Sunday, July 08, 2012

Adormecida


Uma noite, eu me lembro... Ela dormia 
Numa rede encostada molemente... 
Quase aberto o roupão... solto o cabelo 
E o pé descalço do tapete rente.
'Stava aberta a janela. Um cheiro agreste 
Exalavam as silvas da campina... 
E ao longe, num pedaço do horizonte, 
Via-se a noite plácida e divina.
De um jasmineiro os galhos encurvados, 
Indiscretos entravam pela sala, 
E de leve oscilando ao tom das auras, 
Iam na face trêmulos — beijá-la.
Era um quadro celeste!... A cada afago 
Mesmo em sonhos a moça estremecia... 
Quando ela serenava... a flor beijava-a... 
Quando ela ia beijar-lhe... a flor fugia...
Dir-se-ia que naquele doce instante 
Brincavam duas cândidas crianças... 
A brisa, que agitava as folhas verdes, 
Fazia-lhe ondear as negras tranças!
E o ramo ora chegava ora afastava-se... 
Mas quando a via despeitada a meio, 
P'ra não zangá-la... sacudia alegre 
Uma chuva de pétalas no seio...
Eu, fitando esta cena, repetia 
Naquela noite lânguida e sentida: 
"Ó flor! — tu és a virgem das campinas! 
"Virgem! — tu és a flor da minha vida!..."
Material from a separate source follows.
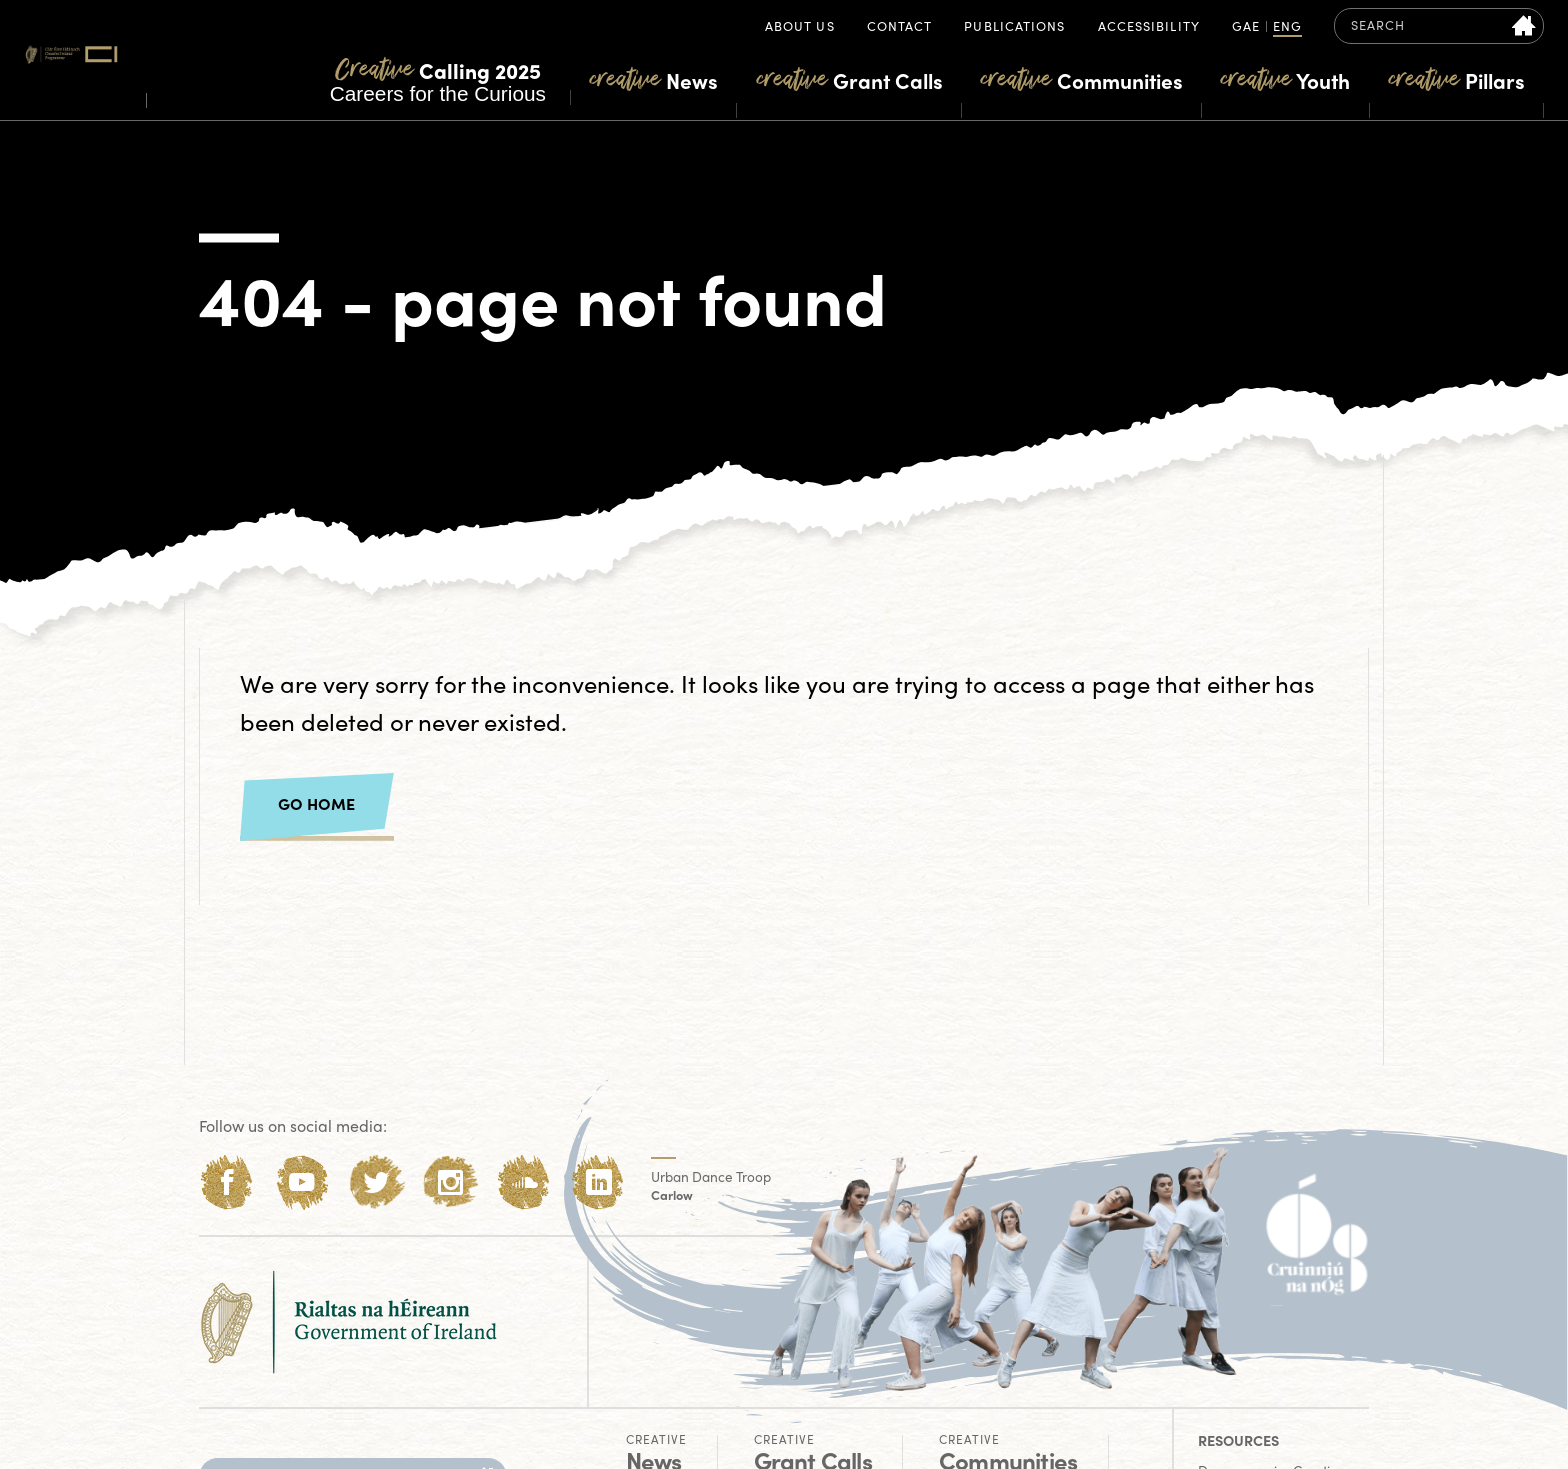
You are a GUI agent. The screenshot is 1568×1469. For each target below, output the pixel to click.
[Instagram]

Recém chegada de Paraty e da Flip, não é de estranhar que venha com a cabeça cheia de poesia. Da poesia de Drummond e de retalhos de poesias que a gente vai esquecendo pelo caminho. Tropeço aqui e encontro a lua irônica do poema de sete faces, claudico ali e as mercadorias, melancolias me espreitam e zombam de meu titubear. Entre as pedras do caminho, reconheço versos de João, na luz balão de cada manhã entretecida. No barco ancorado me julgo transportada ao Recife e sorrio nesta Pasárgada que existe para mim e seduziu Manuel.  E mesmo o Shakespeare que se insinuou entre as palestras, metamorfoseia-se nos Tupis or not Tupis que vendem seus artefatos pelas ruas. 
Poetas amados, alguns quase esquecidos, seus poemas me aguardavam nas estantes e agora me surpreendem em sites de pesquisa. Armo minha rede, do jeito que posso, e adormeço minha sede infinita. Bicho da terra, pequeníssimo, entre criaturas me resigno a amar minha falta, minha secura, na cidade que me ilude, e me deslumbra.
Hesito. O corpo veio, a mente se recusa a chegar. Entre o ontem e o hoje a saudade se insinua, se instala e me faz perder o compasso e a ordem gramatical. Ainda há Rimbaud, talvez seja possível resgatar seu barco e partir. Ou deixar-me desfazer no mangue seco, sonhando com as ondas e com as flores do mal, mas… ninguém me chama de Baudelaire, ninguém me quer! E, no entanto, eu me deixo tentar numa rima, numa dissolução. É quase que um delírio, e meu vai e vem me embala e, finalmente, minhas retinas fatigadas desistem de ver o que lá não está.
Adormeço tarde. O sonho chegou primeiro.